Given my long-time fascination with Old Hollywood and my more recent fixation on dentistry and its history and context, I knew buying this book was a certainty. I first heard about Teeth: The Story of Beauty, Inequality, and the Struggle for Oral Health in America on NPR, and I stalked it for a while on Amazon and Barnes and Noble, trying to see if it might go on sale or if I could find a used copy. But my wonderful godmother sent me a B&N gift card for my birthday, and weekends in August are Educator Discount days, so I bought it, feeling satisfied that I got the best price possible on a new hardcover book.


The book begins with a briefing on the state of dental care standards in our country; why so many people must go without even the most basic dental care and opens up the discussion of the premium we place on not just oral health, but the appearance of our teeth and our quest for dental perfection.
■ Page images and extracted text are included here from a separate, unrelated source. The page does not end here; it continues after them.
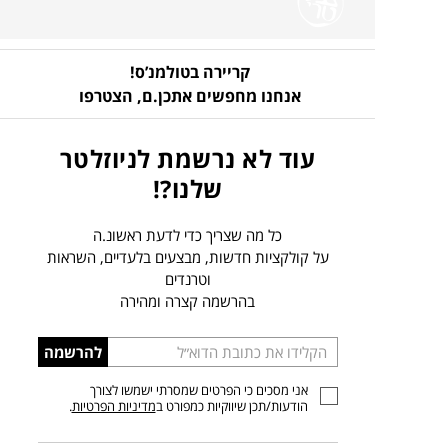
קריירה בטולמנ’ס!
אנחנו מחפשים אתכן.ם,
הצטרפו
עוד לא נרשמת לניוזלטר
שלנו?!
כל מה שצריך כדי לדעת ראשונ.ה
על קולקציות חדשות, מבצעים בלעדיים, השראות
וטרנדים
בהרשמה קצרה ומהירה
הכניסו
להרשמה
כתובת
אני מסכים כי הפרטים שמסרתי ישמשו לצורך
דוא”ל
הודעות/תכן שיווקיות כמפורט ב
מדיניות הפרטיות
.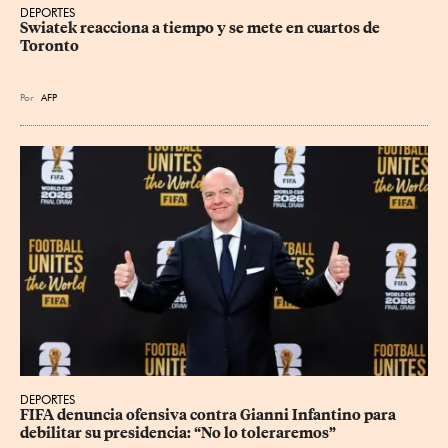
DEPORTES
Swiatek reacciona a tiempo y se mete en cuartos de 
Toronto
Por
AFP
DEPORTES
FIFA denuncia ofensiva contra Gianni Infantino para 
debilitar su presidencia: “No lo toleraremos”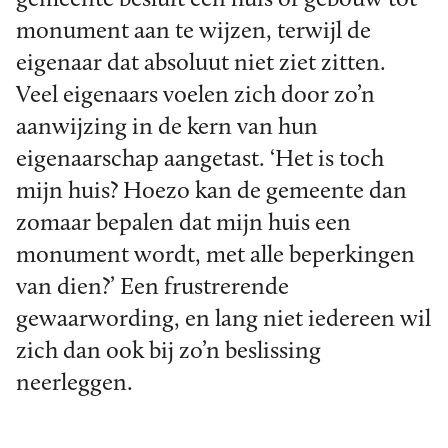
monument aan te wijzen, terwijl de
eigenaar dat absoluut niet ziet zitten.
Veel eigenaars voelen zich door zo’n
aanwijzing in de kern van hun
eigenaarschap aangetast. ‘Het is toch
mijn huis? Hoezo kan de gemeente dan
zomaar bepalen dat mijn huis een
monument wordt, met alle beperkingen
van dien?’ Een frustrerende
gewaarwording, en lang niet iedereen wil
zich dan ook bij zo’n beslissing
neerleggen.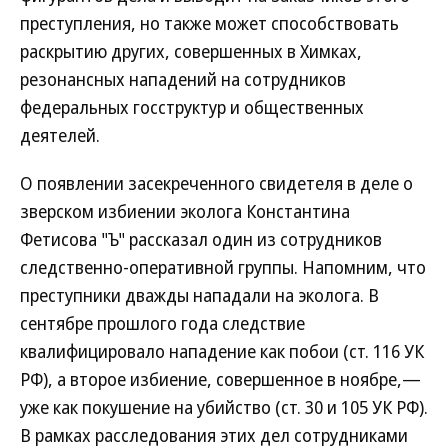
преступления, но также может способствовать
раскрытию других, совершенных в Химках,
резонансных нападений на сотрудников
федеральных госструктур и общественных
деятелей.
О появлении засекреченного свидетеля в деле о
зверском избиении эколога Константина
Фетисова "Ъ" рассказал один из сотрудников
следственно-оперативной группы. Напомним, что
преступники дважды нападали на эколога. В
сентябре прошлого года следствие
квалифицировало нападение как побои (ст. 116 УК
РФ), а второе избиение, совершенное в ноябре,—
уже как покушение на убийство (ст. 30 и 105 УК РФ).
В рамках расследования этих дел сотрудниками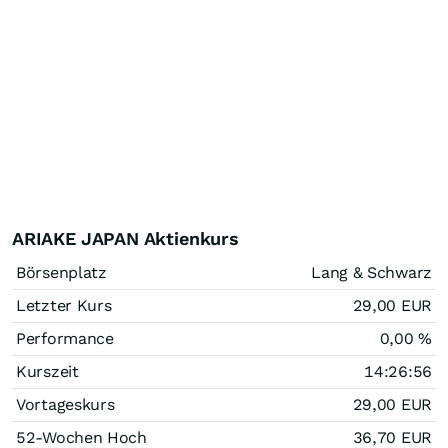
ARIAKE JAPAN Aktienkurs
Börsenplatz
Lang & Schwarz
Letzter Kurs
29,00
EUR
Performance
0,00
%
Kurszeit
14:26:56
Vortageskurs
29,00
EUR
52-Wochen Hoch
36,70
EUR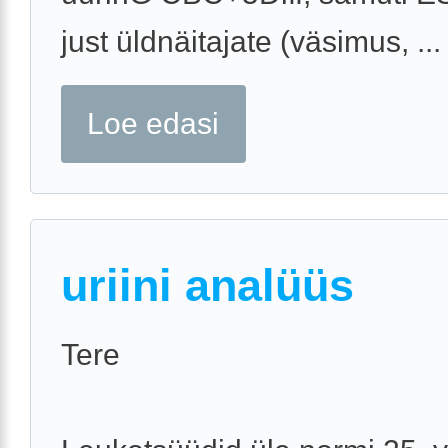
just üldnäitajate (väsimus, ...
Loe edasi
uriini analüüs
Tere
It's not enough for us to have healthy teeth- they have be radiantly white and they have to be straight and there cannot be any spaces or overlapping or overbite or underbite or any other detractors.

Otto writes that dentistry and photography/film have a shared history and a symbiotic relationship. It's no coincidence that the first dental school opened in 1840, the same year that the camera was patented. The person who received the patent was Alexander S. Wolcott, an inventor. He was also a dentist.

Since then, we have used our photographed images to judge the state of our smiles. And we put a lot of time and effort into achieving the perfect smile because we want to look good in pictures. With the advent of Talkies in the late 1920's, there was much more emphasis on actors voices, and their mouths in general. In order to execute decent sound quality, the actors wore microphones, and had to speak clearly into them. It's difficult to speak clearly if you're missing teeth. And naturally, the films would be doing more close-ups on the actors' faces since they're speaking, and so their mouths not only had to produce good dialogue, they had to look good too.

Dentistry's role in the Hollywood machine is easily seen. For example, one of my all-time favorites was Shirley Temple. She became an icon at the tender age of five, and continued to make movies through her childhood and adolescence. And yet, she never lost her baby teeth.  .  .


Well, of course she did. She lost her baby teeth like any other kid. But the public never noticed, because every time she lost a tooth, the dentist would mold some veneers to cover up the space. Since she was losing teeth for years, she went through lots of sets of them.

Here's a rare photo that shows Shirley Temple's natural smile when she was eight years old:


That picture is from the files of Dr. Charles Pincus, the dentist of the stars. Pincus is known as the originator of the Hollywood smile, but of course he was not the only contributor to this golden standard smile. Many stars used veneers and dentures to give themselves the smiles that Nature had not. 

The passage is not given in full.